La seconde décision est plus récente et a été rendue par le Conseil constitutionnel le 23 janvier 2015. Si le conseil y a admis la possibilité de déchoir de la nationalité française un binational convaincu de terrorisme, il a aussi posé des bornes aux entraînements auxquels les attentats récents donnent lieu, en jugeant, par une sorte d’obiter dictum, que la généralisation de la déchéance de nationalité ne serait pas conforme à notre Constitution. Les journaux ont davantage relevé l’assentiment ponctuel que la limite ainsi assignée aux débordements politiques.

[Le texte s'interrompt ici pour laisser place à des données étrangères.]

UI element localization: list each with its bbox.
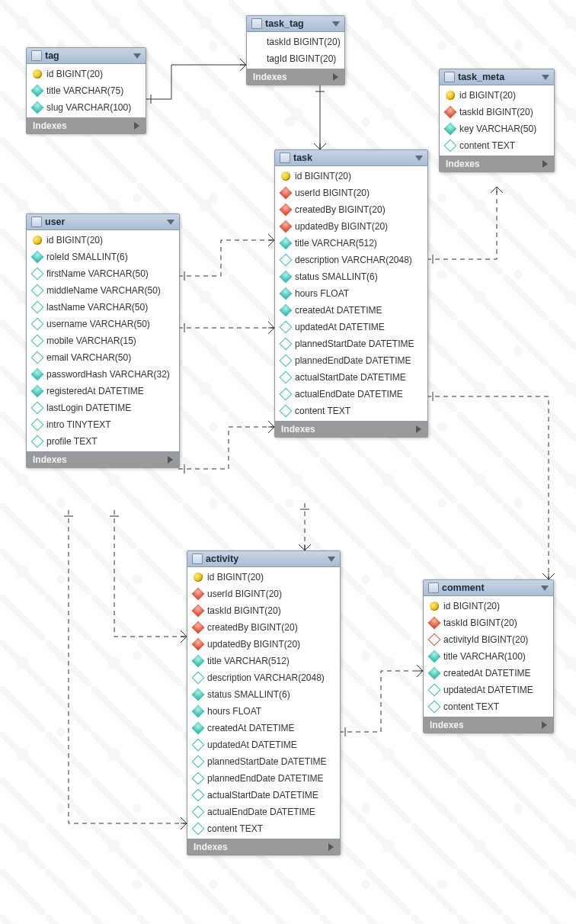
column-row[interactable]: content TEXT [187,820,340,837]
entity-header[interactable]: activity [187,551,340,567]
column-row[interactable]: taskId BIGINT(20) [247,34,344,50]
collapse-icon[interactable] [133,53,141,59]
column-row[interactable]: content TEXT [424,698,553,715]
column-text: key VARCHAR(50) [459,124,536,134]
expand-icon[interactable] [328,843,334,851]
column-row[interactable]: taskId BIGINT(20) [424,614,553,631]
column-row[interactable]: taskId BIGINT(20) [440,104,554,120]
column-row[interactable]: id BIGINT(20) [275,168,427,184]
expand-icon[interactable] [134,122,139,130]
indexes-footer[interactable]: Indexes [247,69,344,85]
indexes-footer[interactable]: Indexes [27,117,146,133]
column-row[interactable]: email VARCHAR(50) [27,349,179,366]
column-row[interactable]: activityId BIGINT(20) [424,631,553,648]
column-row[interactable]: hours FLOAT [275,285,427,302]
column-row[interactable]: title VARCHAR(512) [187,653,340,669]
column-row[interactable]: key VARCHAR(50) [440,120,554,137]
entity-task_tag[interactable]: task_tagtaskId BIGINT(20)tagId BIGINT(20… [246,15,345,85]
column-row[interactable]: userId BIGINT(20) [275,184,427,201]
column-row[interactable]: slug VARCHAR(100) [27,99,146,116]
expand-icon[interactable] [333,73,338,81]
indexes-label: Indexes [33,454,67,465]
column-row[interactable]: roleId SMALLINT(6) [27,249,179,265]
entity-header[interactable]: comment [424,580,553,596]
entity-header[interactable]: tag [27,48,146,64]
column-row[interactable]: status SMALLINT(6) [187,686,340,703]
column-row[interactable]: id BIGINT(20) [424,598,553,614]
column-row[interactable]: tagId BIGINT(20) [247,50,344,67]
column-row[interactable]: status SMALLINT(6) [275,268,427,285]
column-row[interactable]: registeredAt DATETIME [27,383,179,399]
indexes-footer[interactable]: Indexes [275,421,427,437]
column-row[interactable]: lastName VARCHAR(50) [27,299,179,316]
indexes-footer[interactable]: Indexes [27,451,179,467]
indexes-footer[interactable]: Indexes [424,717,553,733]
collapse-icon[interactable] [328,557,335,562]
column-row[interactable]: content TEXT [440,137,554,154]
entity-header[interactable]: task_meta [440,69,554,85]
column-row[interactable]: createdBy BIGINT(20) [187,619,340,636]
collapse-icon[interactable] [415,156,423,161]
column-row[interactable]: actualEndDate DATETIME [187,804,340,820]
expand-icon[interactable] [168,456,173,464]
column-row[interactable]: plannedStartDate DATETIME [187,753,340,770]
expand-icon[interactable] [542,160,548,168]
column-row[interactable]: updatedAt DATETIME [275,319,427,335]
column-row[interactable]: plannedEndDate DATETIME [187,770,340,787]
column-row[interactable]: username VARCHAR(50) [27,316,179,332]
entity-comment[interactable]: commentid BIGINT(20)taskId BIGINT(20)act… [423,579,554,733]
column-type-icon [253,54,262,63]
expand-icon[interactable] [542,721,547,729]
column-row[interactable]: actualEndDate DATETIME [275,386,427,403]
entity-task_meta[interactable]: task_metaid BIGINT(20)taskId BIGINT(20)k… [439,69,555,172]
entity-tag[interactable]: tagid BIGINT(20)title VARCHAR(75)slug VA… [26,47,146,134]
column-row[interactable]: mobile VARCHAR(15) [27,332,179,349]
column-row[interactable]: updatedAt DATETIME [424,682,553,698]
entity-task[interactable]: taskid BIGINT(20)userId BIGINT(20)create… [274,149,428,438]
column-row[interactable]: updatedBy BIGINT(20) [187,636,340,653]
column-text: plannedEndDate DATETIME [207,773,324,784]
entity-header[interactable]: task_tag [247,16,344,32]
column-row[interactable]: description VARCHAR(2048) [275,252,427,268]
indexes-footer[interactable]: Indexes [187,839,340,855]
collapse-icon[interactable] [542,75,549,80]
column-row[interactable]: lastLogin DATETIME [27,399,179,416]
column-row[interactable]: firstName VARCHAR(50) [27,265,179,282]
column-row[interactable]: id BIGINT(20) [27,66,146,82]
column-row[interactable]: title VARCHAR(100) [424,648,553,665]
column-row[interactable]: id BIGINT(20) [27,232,179,249]
column-row[interactable]: taskId BIGINT(20) [187,602,340,619]
column-text: actualEndDate DATETIME [295,389,403,399]
column-row[interactable]: id BIGINT(20) [187,569,340,586]
indexes-footer[interactable]: Indexes [440,156,554,172]
collapse-icon[interactable] [541,586,549,591]
column-row[interactable]: createdAt DATETIME [424,665,553,682]
column-row[interactable]: intro TINYTEXT [27,416,179,433]
column-row[interactable]: content TEXT [275,403,427,419]
column-row[interactable]: middleName VARCHAR(50) [27,282,179,299]
column-row[interactable]: createdAt DATETIME [275,302,427,319]
column-row[interactable]: plannedStartDate DATETIME [275,335,427,352]
column-row[interactable]: updatedAt DATETIME [187,736,340,753]
collapse-icon[interactable] [167,220,174,225]
column-row[interactable]: title VARCHAR(75) [27,82,146,99]
column-row[interactable]: plannedEndDate DATETIME [275,352,427,369]
column-row[interactable]: title VARCHAR(512) [275,235,427,252]
column-row[interactable]: createdAt DATETIME [187,720,340,736]
collapse-icon[interactable] [332,21,340,27]
column-row[interactable]: passwordHash VARCHAR(32) [27,366,179,383]
column-row[interactable]: hours FLOAT [187,703,340,720]
expand-icon[interactable] [416,425,421,433]
column-row[interactable]: actualStartDate DATETIME [275,369,427,386]
entity-header[interactable]: task [275,150,427,166]
entity-user[interactable]: userid BIGINT(20)roleId SMALLINT(6)first… [26,213,180,468]
column-row[interactable]: profile TEXT [27,433,179,450]
column-row[interactable]: updatedBy BIGINT(20) [275,218,427,235]
column-row[interactable]: userId BIGINT(20) [187,586,340,602]
column-row[interactable]: id BIGINT(20) [440,87,554,104]
entity-header[interactable]: user [27,214,179,230]
column-row[interactable]: actualStartDate DATETIME [187,787,340,804]
column-row[interactable]: createdBy BIGINT(20) [275,201,427,218]
column-row[interactable]: description VARCHAR(2048) [187,669,340,686]
entity-activity[interactable]: activityid BIGINT(20)userId BIGINT(20)ta… [187,550,341,855]
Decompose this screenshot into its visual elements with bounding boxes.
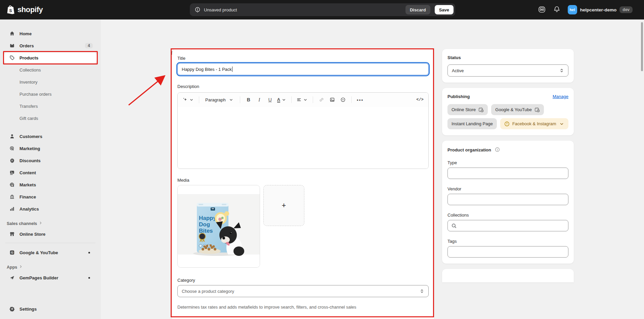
sidebar-item-label: Inventory [19,80,37,85]
text-color-button[interactable]: A [276,95,288,105]
next-card-partial [442,269,574,282]
add-media-button[interactable]: + [263,185,304,226]
insert-video-button[interactable] [338,95,348,105]
sidebar-item-label: Finance [19,194,36,199]
chevron-right-icon [19,265,23,270]
category-select[interactable]: Choose a product category [177,285,429,297]
info-icon[interactable] [495,147,500,152]
warning-icon [504,121,510,127]
sidebar: Home Orders 4 Products Collections Inven… [0,19,101,319]
manage-link[interactable]: Manage [553,94,568,99]
toolbar-divider [291,96,292,103]
title-label: Title [177,56,429,61]
sidebar-item-markets[interactable]: $ Markets [4,179,97,190]
sidebar-item-content[interactable]: Content [4,167,97,178]
video-play-icon [340,97,346,102]
sidebar-item-transfers[interactable]: Transfers [4,101,97,111]
sidebar-item-label: Markets [19,182,36,187]
scrollbar-thumb[interactable] [641,22,643,71]
sidebar-divider [5,243,95,243]
toolbar-divider [313,96,313,103]
underline-button[interactable]: U [265,95,275,105]
chevron-down-icon [228,97,234,102]
annotation-arrow [121,70,171,110]
contextual-save-bar: Unsaved product Discard Save [190,3,455,16]
marketing-icon [9,146,15,151]
title-input[interactable]: Happy Dog Bites - 1 Pack [177,63,429,75]
status-select[interactable]: Active [447,64,568,77]
sidekick-assistant-button[interactable] [538,5,546,14]
content-icon [9,170,15,175]
schedule-calendar-icon [534,107,540,112]
type-input[interactable] [447,168,568,179]
alignment-button[interactable] [295,95,309,105]
channel-pill-online-store[interactable]: Online Store [447,104,488,115]
finance-icon [9,194,15,199]
sidebar-item-analytics[interactable]: Analytics [4,203,97,214]
store-menu[interactable]: hel helpcenter-demo dev [568,5,633,14]
dev-badge: dev [619,6,633,13]
sidebar-item-label: Home [19,31,32,36]
sidebar-item-settings[interactable]: Settings [4,304,97,314]
store-name: helpcenter-demo [580,7,617,12]
customers-icon [9,134,15,139]
italic-button[interactable]: I [254,95,264,105]
settings-icon [9,306,15,312]
svg-text:Bites: Bites [199,228,213,234]
category-help-text: Determines tax rates and adds metafields… [177,305,429,310]
sidebar-item-home[interactable]: Home [4,28,97,39]
text-cursor [232,66,233,72]
sidebar-item-label: Analytics [19,207,39,212]
media-section: Happy Dog Bites [177,185,429,268]
markets-icon: $ [9,182,15,187]
publishing-title: Publishing [447,94,470,99]
sidebar-item-products[interactable]: Products [4,52,97,63]
discard-button[interactable]: Discard [405,5,430,14]
link-icon [319,97,324,102]
show-html-button[interactable]: </> [415,95,425,105]
shopify-bag-icon: S [6,5,15,15]
sidebar-item-orders[interactable]: Orders 4 [4,40,97,51]
sidebar-item-online-store[interactable]: Online Store [4,229,97,239]
toolbar-divider [351,96,352,103]
sidebar-item-gift-cards[interactable]: Gift cards [4,113,97,124]
chevron-down-icon [303,97,308,102]
sidebar-item-collections[interactable]: Collections [4,64,97,75]
google-icon: G [9,250,15,255]
channel-pill-facebook-instagram[interactable]: Facebook & Instagram [500,118,568,129]
channel-pill-google-youtube[interactable]: Google & YouTube [491,104,544,115]
description-editor-body[interactable] [178,107,428,169]
sidebar-item-label: GemPages Builder [19,275,58,280]
sidebar-header-sales-channels[interactable]: Sales channels [0,216,101,229]
product-media-thumbnail[interactable]: Happy Dog Bites [177,185,260,268]
insert-image-button[interactable] [327,95,337,105]
type-label: Type [447,160,568,165]
sidebar-item-label: Transfers [19,104,38,109]
ai-magic-button[interactable] [181,95,196,105]
save-button[interactable]: Save [435,5,454,14]
more-formatting-button[interactable]: ••• [355,95,365,105]
sidebar-item-label: Content [19,170,36,175]
insert-link-button[interactable] [316,95,327,105]
bold-button[interactable]: B [244,95,254,105]
channel-pill-instant-landing-page[interactable]: Instant Landing Page [447,118,497,129]
notifications-button[interactable] [553,6,560,14]
shopify-logo[interactable]: S shopify [0,5,43,15]
toolbar-divider [199,96,199,103]
collections-search-input[interactable] [447,220,568,231]
store-icon [9,231,15,237]
home-icon [9,31,15,36]
sidebar-header-apps[interactable]: Apps [0,259,101,272]
sidebar-item-marketing[interactable]: Marketing [4,143,97,154]
sidebar-item-customers[interactable]: Customers [4,131,97,142]
sidebar-item-inventory[interactable]: Inventory [4,77,97,87]
product-organization-card: Product organization Type Vendor Collect… [442,141,574,264]
sidebar-item-gempages-builder[interactable]: GemPages Builder [4,272,97,283]
tags-input[interactable] [447,246,568,258]
paragraph-style-dropdown[interactable]: Paragraph [203,95,237,105]
sidebar-item-purchase-orders[interactable]: Purchase orders [4,89,97,99]
sidebar-item-google-youtube[interactable]: G Google & YouTube [4,247,97,258]
sidebar-item-discounts[interactable]: Discounts [4,155,97,166]
vendor-input[interactable] [447,194,568,205]
sidebar-item-finance[interactable]: Finance [4,191,97,202]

Il faut mettre, pour la louer, cette sérénité des juges en regard de l’espèce d’affolement qui s’est emparé d’une classe dirigeante en état de carence manifeste. À droite, on propose de revenir sur l’adhésion de la France à la Convention européenne des droits de l’homme. À gauche, des députés socialistes écrivent dans Libération que la première décision à prendre pour « se montrer à la hauteur des défis du 11 janvier », c’est de refuser de voter la loi Macron. Partout s’ouvre un effarant concours Lépine de la répression : le bagne de Clipperton nous menace, et le bannissement, la dégradation, les bataillons d’Afrique. Il nous faut des supplices et Biribi. Les propos de Chesnelong après la Commune, si on les relisait, sembleraient modérés. Il nous reste à remercier ces juges de sauver une part de notre honneur collectif, et de maintenir que la force ne va pas sans mesure ni sans équité. Si l’averse continue, nous pourrons ouvrir le JurisClasseur en guise de parapluie.